Differentiate y=x^2+5x+3?

2 Answers
Apr 27, 2018

$2 x + 5$

Explanation:

Given: $y = {x}^{2} + 5 x + 3$.

Differentiate using the power rule, $\frac{d}{\mathrm{dx}} \left({a}^{x}\right) = x {a}^{x - 1} , x \ne - 1$ and the constant rule, $\frac{d}{\mathrm{dx}} \left(a\right) = 0 , a \in \mathbb{R}$.

We get:

$y ' = 2 x + 5 + 0$

$= 2 x + 5$

Apr 27, 2018

$\frac{d}{\mathrm{dx}} \left({x}^{2} + 5 x + 3\right) = 2 x + 5$

Explanation:

Derivative of any polynomial ${x}^{a} = a \cdot {x}^{a - 1}$.
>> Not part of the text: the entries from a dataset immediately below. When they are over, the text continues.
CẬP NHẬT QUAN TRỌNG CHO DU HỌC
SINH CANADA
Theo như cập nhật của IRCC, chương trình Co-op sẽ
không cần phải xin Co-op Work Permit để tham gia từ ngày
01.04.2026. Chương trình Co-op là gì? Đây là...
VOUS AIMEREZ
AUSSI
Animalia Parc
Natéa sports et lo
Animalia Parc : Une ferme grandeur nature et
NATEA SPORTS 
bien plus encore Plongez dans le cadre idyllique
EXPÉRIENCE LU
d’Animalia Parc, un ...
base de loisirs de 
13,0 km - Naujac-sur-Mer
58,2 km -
Using this formula with the sum rule gives us-

Derivative of ${x}^{2} + 5 x + 3 = \frac{d}{\mathrm{dx}} \left({x}^{2}\right) + \frac{d}{\mathrm{dx}} 5 x + \frac{d}{\mathrm{dx}} 3$

=$2 x + 5 + 0$(derivative of constant is 0)

=$2 x + 5$